Rational points on towers of curves Let $\ldots \to X_n \to X_{n-1} \to \ldots \to X_0$ be etale maps between smooth projective curves of genera $g(X_n)>1$, all defined over a fixed number field $K$. By Faltings' Theorem, we know that the sets $X_n(K)$ are finite. 

Is the set $\bigcup_{n=0}^\infty X_n(K)$ always finite?

 A: No. Start with a tower of Galois covers for which $X_0(K) \ne \emptyset$. Then, inductively, replace each $X_n$ by a twist such that the point from the previous layer lifts to a rational point on the twist. In this way, all $X_n(K)$ are non-empty and their union is infinite.

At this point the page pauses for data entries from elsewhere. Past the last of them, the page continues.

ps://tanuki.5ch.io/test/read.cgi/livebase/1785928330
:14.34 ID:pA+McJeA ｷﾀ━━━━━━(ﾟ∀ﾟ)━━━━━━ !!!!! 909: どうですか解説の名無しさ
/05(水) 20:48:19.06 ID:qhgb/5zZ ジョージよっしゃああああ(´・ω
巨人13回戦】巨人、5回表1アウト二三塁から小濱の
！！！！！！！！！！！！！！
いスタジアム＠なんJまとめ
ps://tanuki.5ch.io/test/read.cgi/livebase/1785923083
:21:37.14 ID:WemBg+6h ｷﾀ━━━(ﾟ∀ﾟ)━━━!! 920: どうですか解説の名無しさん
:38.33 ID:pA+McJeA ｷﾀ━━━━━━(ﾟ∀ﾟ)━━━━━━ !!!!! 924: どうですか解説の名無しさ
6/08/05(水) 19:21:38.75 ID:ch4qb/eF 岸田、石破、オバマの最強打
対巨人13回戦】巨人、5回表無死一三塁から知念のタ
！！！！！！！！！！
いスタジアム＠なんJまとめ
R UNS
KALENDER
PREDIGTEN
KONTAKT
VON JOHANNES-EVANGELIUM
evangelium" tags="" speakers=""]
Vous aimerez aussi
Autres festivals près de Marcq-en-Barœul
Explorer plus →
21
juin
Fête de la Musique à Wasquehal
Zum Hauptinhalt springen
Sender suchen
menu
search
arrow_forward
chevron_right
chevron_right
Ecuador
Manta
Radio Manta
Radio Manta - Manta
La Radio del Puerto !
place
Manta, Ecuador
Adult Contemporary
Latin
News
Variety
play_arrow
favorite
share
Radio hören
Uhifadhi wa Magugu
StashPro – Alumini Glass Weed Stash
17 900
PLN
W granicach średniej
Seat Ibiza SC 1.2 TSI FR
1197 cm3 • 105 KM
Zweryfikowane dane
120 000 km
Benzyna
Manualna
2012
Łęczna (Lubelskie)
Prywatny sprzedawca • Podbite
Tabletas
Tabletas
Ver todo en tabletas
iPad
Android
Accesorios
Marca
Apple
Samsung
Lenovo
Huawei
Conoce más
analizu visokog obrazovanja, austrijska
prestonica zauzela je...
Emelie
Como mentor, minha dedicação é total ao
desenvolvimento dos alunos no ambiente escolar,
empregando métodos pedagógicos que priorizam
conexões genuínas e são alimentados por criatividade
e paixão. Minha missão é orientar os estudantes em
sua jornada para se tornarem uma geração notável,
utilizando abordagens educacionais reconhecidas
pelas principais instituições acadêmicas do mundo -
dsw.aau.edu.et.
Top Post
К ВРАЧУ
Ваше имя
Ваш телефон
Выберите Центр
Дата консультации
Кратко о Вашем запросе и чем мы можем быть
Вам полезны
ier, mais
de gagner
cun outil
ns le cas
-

A: Take a genus $>1$ curve $X_0$ with a rational point, equipped with a finite map to an elliptic curve $X_0\rightarrow E$, which has a point of order $n$. Let $X_i := X_{i-1}\times_{E} E$ be the base change by the multiplication by $n$ map $[n] : E\rightarrow E$. Since $[n]$ is etale (pick $n$ coprime to the characteristic of $k$), each $X_i$ is a smooth projective curve of genus $>1$, and by the universal property of fiber products, $|X_i(K)| = |E[n](K)|\cdot|X_{i-1}(K)|$.

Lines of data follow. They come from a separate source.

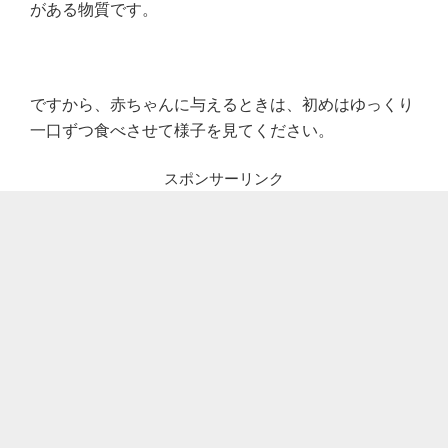
がある物質です。
ですから、赤ちゃんに与えるときは、初めはゆっくり
一口ずつ食べさせて様子を見てください。
スポンサーリンク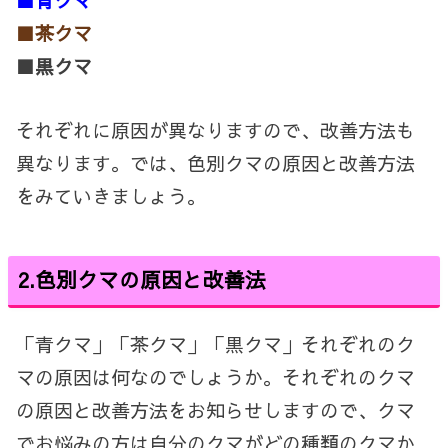
■青クマ
■茶クマ
■黒クマ
それぞれに原因が異なりますので、改善方法も
異なります。では、色別クマの原因と改善方法
をみていきましょう。
2.
色別クマの原因と改善法
「青クマ」「茶クマ」「黒クマ」それぞれのク
マの原因は何なのでしょうか。それぞれのクマ
の原因と改善方法をお知らせしますので、クマ
でお悩みの方は自分のクマがどの種類のクマか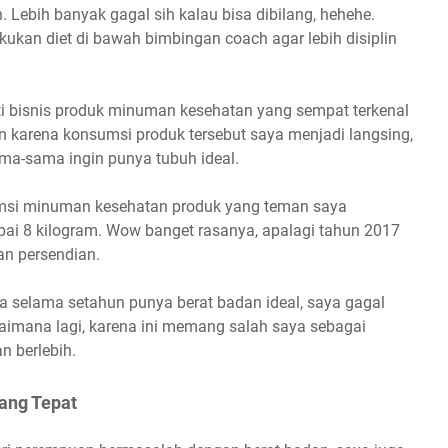
. Lebih banyak gagal sih kalau bisa dibilang, hehehe.
ukan diet di bawah bimbingan coach agar lebih disiplin
 bisnis produk minuman kesehatan yang sempat terkenal
 karena konsumsi produk tersebut saya menjadi langsing,
ma-sama ingin punya tubuh ideal.
msi minuman kesehatan produk yang teman saya
pai 8 kilogram. Wow banget rasanya, apalagi tahun 2017
n persendian.
ya selama setahun punya berat badan ideal, saya gagal
imana lagi, karena ini memang salah saya sebagai
n berlebih.
ang Tepat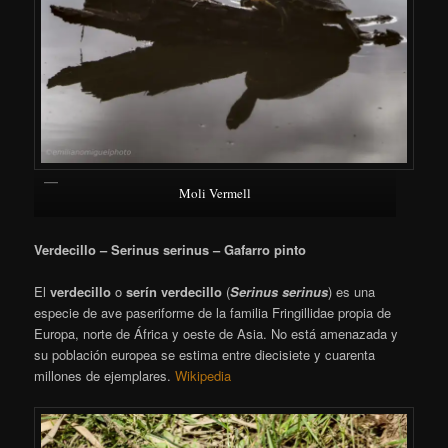
Moli Vermell
Verdecillo – Serinus serinus – Gafarro pinto
El
verdecillo
o
serín verdecillo
(
Serinus serinus
)
​ es una
especie de ave paseriforme de la familia Fringillidae propia de
Europa, norte de África y oeste de Asia. No está amenazada y
su población europea se estima entre diecisiete y cuarenta
millones de ejemplares.
Wikipedia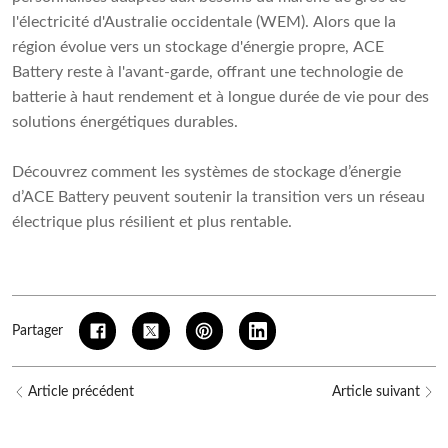
l'électricité d'Australie occidentale (WEM). Alors que la
région évolue vers un stockage d'énergie propre, ACE
Battery reste à l'avant-garde, offrant une technologie de
batterie à haut rendement et à longue durée de vie pour des
solutions énergétiques durables.
Découvrez comment les systèmes de stockage d’énergie
d’ACE Battery peuvent soutenir la transition vers un réseau
électrique plus résilient et plus rentable.
Partager
Article précédent
Article suivant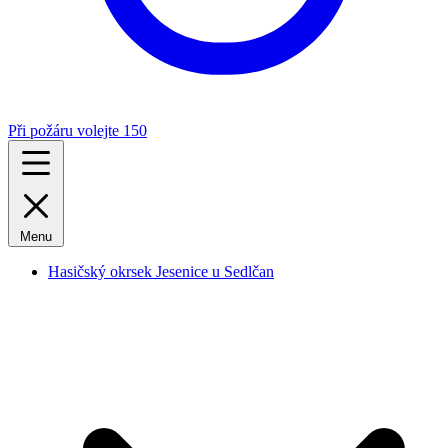
Při požáru volejte 150
Menu
Hasičský okrsek Jesenice u Sedlčan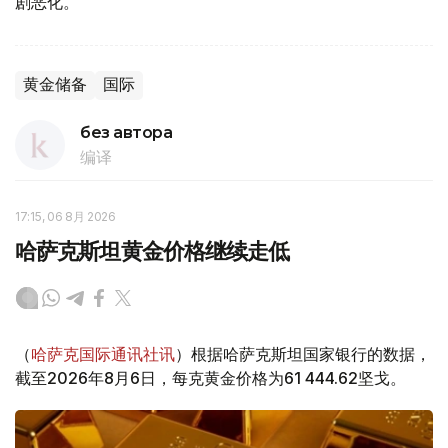
剧恶化。
黄金储备
国际
без автора
编译
17:15, 06 8月 2026
哈萨克斯坦黄金价格继续走低
（
哈萨克国际通讯社讯
）根据哈萨克斯坦国家银行的数据，
截至2026年8月6日，每克黄金价格为61 444.62坚戈。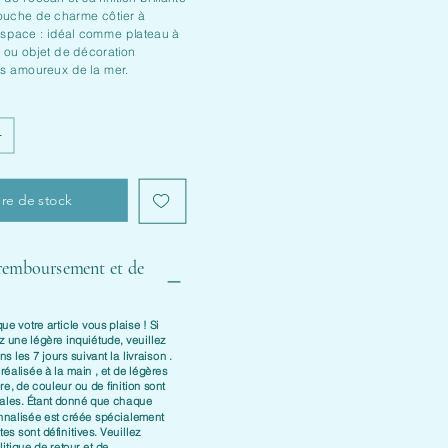
ouche de charme côtier à
espace : idéal comme plateau à
r ou objet de décoration
es amoureux de la mer.
re de stock
 remboursement et de
e votre article vous plaise ! Si
z une légère inquiétude, veuillez
ans les
7 jours suivant la livraison
.
t
réalisée à la main
, et de légères
re, de couleur ou de finition sont
males. Étant donné que chaque
nnalisée est créée spécialement
es sont définitives. Veuillez
litique de retour et de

EDIT: As Jason Starr mentioned, I should probably also arrange that each $X_i$ is connected (even though the OP didn't explicitly specify this!). This will be true if $X_0$ is a $G$-Galois branched cover of $E$ where $G$ is a finite perfect group.
Specifically, to see why this suffices, let $G$ be a finite 2-generated perfect group, ie a finite group generated by 2 elements such that $G = [G,G]$ (for example, any finite nonabelian simple group). Let $E^\circ$ denote a punctured elliptic curve (puncturing at the identity), then its etale fundamental group is isomorphic to $\widehat{F_2}$, the profinite free group on 2 generators. Let $p : \widehat{F_2}\rightarrow G$ be a surjection, which corresponds to a $G$-galois cover over $E^\circ$, which upon normalizing one obtains a ramified $G$-galois cover over $E$ which is a connected smooth projective curve of genus $>1$ (genus $>1$ because the map is ramified, ramified because $G$ is nonabelian). Take this curve to be $X_0$. I claim that the sequence $X_i := X_{i-1}\times_E E$, where the base change is via the map
$$[n^i] : E\rightarrow E$$
is a sequence which gives a counterexample to your questions. By the above discussion each $X_i\rightarrow X_{i-1}$ is a finite etale map of smooth projective curves of genus $>1$. It remains to show that each $X_i$ is connected. This is true because $G$ is generated by commutators (ie, is perfect).
In more detail, the map $[n^i] : E\rightarrow E$ restricted to the preimage of $E^\circ$ gives a finite etale cover over $E^\circ$, corresponding to a subgroup $P_i\le\widehat{F_2}$ of index $n^{2i}$. Specifically
$$P_i = \text{Ker}\left(\widehat{F_2}\rightarrow(\mathbb{Z}/n^i\mathbb{Z})^2\right)$$
and is by Galois theory the fundamental group of $[n^i]^{-1}(E^\circ)$.
Hence, $P_i$ contains the commutator subgroup $[\widehat{F_2},\widehat{F_2}]\le\widehat{F_2} = \pi_1(E^\circ)$. Then, by Galois theory, the restriction of the pulled back $G$-Galois cover $X_i\rightarrow E$ to $E^\circ$ corresponds to the composition
$$P_i\hookrightarrow\widehat{F_2}\stackrel{p}{\rightarrow} G$$
which is surjective since $G$ is perfect, and $P_i$ contains $[\widehat{F_2},\widehat{F_2}]$. By the Galois correspondence, this implies that $X_i$ is connected.